> **What you have to do**
After locating the line with "novena visitante dio un contundente" in the data that follows, return it and every later line exactly, up to and including the line with "Se esperaba que ambas franquicias".

> **Given data**
▬▬▬▬▬▬▬▬▬▬
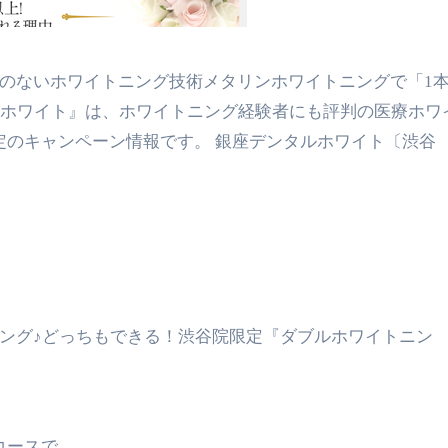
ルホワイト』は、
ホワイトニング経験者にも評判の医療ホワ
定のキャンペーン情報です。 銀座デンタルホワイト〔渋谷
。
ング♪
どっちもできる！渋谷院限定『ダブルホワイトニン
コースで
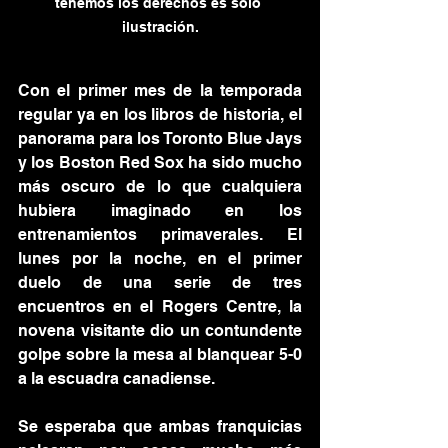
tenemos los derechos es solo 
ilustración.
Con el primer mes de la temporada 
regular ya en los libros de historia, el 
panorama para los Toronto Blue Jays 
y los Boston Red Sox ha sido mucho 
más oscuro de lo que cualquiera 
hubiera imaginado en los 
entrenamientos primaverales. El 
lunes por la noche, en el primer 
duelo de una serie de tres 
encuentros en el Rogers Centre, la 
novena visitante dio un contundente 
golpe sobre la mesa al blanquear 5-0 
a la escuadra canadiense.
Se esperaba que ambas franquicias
▬▬▬▬▬▬▬▬▬▬
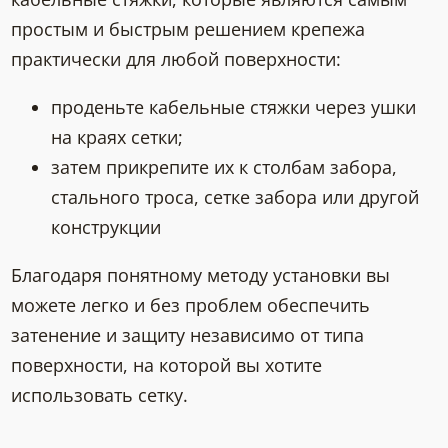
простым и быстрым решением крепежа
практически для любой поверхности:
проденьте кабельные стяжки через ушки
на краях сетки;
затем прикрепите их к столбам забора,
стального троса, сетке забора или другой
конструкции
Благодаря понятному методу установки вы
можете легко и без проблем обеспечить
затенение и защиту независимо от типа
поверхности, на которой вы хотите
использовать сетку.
▬▬▬▬▬▬▬▬▬▬
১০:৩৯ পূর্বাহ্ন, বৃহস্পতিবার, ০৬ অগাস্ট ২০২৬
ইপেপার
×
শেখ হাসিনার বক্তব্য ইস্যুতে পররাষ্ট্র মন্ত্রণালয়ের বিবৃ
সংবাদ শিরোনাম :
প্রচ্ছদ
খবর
▬▬▬▬▬▬▬▬▬▬
> **Task result**
novena visitante dio un contundente 
golpe sobre la mesa al blanquear 5-0 
a la escuadra canadiense.
Se esperaba que ambas franquicias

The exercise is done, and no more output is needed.